Use `--agent-kwarg mode=plan` to exercise the plan/execute workflow—the CLI will gather a plan first, then automatically approve it and switch to execution. Leaving the flag off (or setting `mode=exec`) skips the planning phase.
Use `TB_CONCURRENCY=<n>` to control `--n-concurrent` (number of concurrently running tasks) and `TB_LIVESTREAM=1` to stream log output live instead of waiting for the run to finish. These map to Terminal-Bench’s `--n-concurrent` and `--livestream` flags.

## How the Adapter Works

The adapter lives in `benchmarks/terminal_bench/mux_agent.py`. For each task it:

1. Copies the Mux repository (package manifests + `src/`) into `/tmp/mux-app` inside the container.
2. Ensures Bun exists, then runs `bun install --frozen-lockfile`.
3. Launches `mux run` (`src/cli/run.ts`) to prepare workspace metadata and stream the instruction, storing state under `MUX_CONFIG_ROOT` (default `/root/.mux`).

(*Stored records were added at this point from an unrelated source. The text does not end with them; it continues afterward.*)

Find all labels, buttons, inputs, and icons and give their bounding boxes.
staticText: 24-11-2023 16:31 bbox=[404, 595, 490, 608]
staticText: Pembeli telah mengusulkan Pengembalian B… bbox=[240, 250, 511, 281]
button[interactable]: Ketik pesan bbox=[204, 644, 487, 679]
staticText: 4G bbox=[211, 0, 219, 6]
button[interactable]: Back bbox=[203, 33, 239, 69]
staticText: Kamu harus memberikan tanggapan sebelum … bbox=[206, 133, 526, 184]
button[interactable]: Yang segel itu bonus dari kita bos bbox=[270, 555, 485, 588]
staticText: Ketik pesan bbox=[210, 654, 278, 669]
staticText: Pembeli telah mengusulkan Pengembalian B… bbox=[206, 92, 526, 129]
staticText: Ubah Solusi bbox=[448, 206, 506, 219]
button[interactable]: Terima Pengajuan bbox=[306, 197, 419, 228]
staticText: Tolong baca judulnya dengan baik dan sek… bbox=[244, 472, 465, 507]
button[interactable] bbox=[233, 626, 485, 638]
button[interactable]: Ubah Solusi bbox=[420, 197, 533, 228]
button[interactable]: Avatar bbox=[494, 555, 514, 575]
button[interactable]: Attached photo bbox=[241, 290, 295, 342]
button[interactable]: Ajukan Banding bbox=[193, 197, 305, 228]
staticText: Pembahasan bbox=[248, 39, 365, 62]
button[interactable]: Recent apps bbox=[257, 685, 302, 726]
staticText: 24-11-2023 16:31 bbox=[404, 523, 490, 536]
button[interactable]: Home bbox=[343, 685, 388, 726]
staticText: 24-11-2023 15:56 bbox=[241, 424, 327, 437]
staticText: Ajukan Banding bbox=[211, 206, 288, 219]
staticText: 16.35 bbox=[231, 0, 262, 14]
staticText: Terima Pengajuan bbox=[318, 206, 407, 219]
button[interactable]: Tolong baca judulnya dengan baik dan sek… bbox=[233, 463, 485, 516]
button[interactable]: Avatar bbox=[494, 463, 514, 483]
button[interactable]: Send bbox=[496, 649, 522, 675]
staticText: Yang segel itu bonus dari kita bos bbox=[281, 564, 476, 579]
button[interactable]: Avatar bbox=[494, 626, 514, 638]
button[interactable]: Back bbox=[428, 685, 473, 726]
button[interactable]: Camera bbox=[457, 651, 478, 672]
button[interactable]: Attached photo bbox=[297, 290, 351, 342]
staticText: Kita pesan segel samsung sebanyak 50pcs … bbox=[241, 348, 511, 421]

`MUX_MODEL` accepts either the Mux colon form (`anthropic:claude-sonnet-4-5`) or the Terminal-Bench slash form (`anthropic/claude-sonnet-4-5`); the adapter normalises whichever you provide.

## Troubleshooting

* **`command not found: bun`** – ensure the container can reach Bun’s install script, or pre-install Bun in your base image. The adapter aborts if the install step fails.
* **Workspace creation errors** – set `MUX_PROJECT_PATH` to the project directory inside the task container if auto-discovery misses it.
* **Task timeouts** – pass `--n-tasks 1` while iterating on fixes, or set `TB_TIMEOUT=180` when using `make benchmark-terminal`. The runner intentionally avoids GNU `timeout` so Harbor can classify task limits as `AgentTimeoutError`.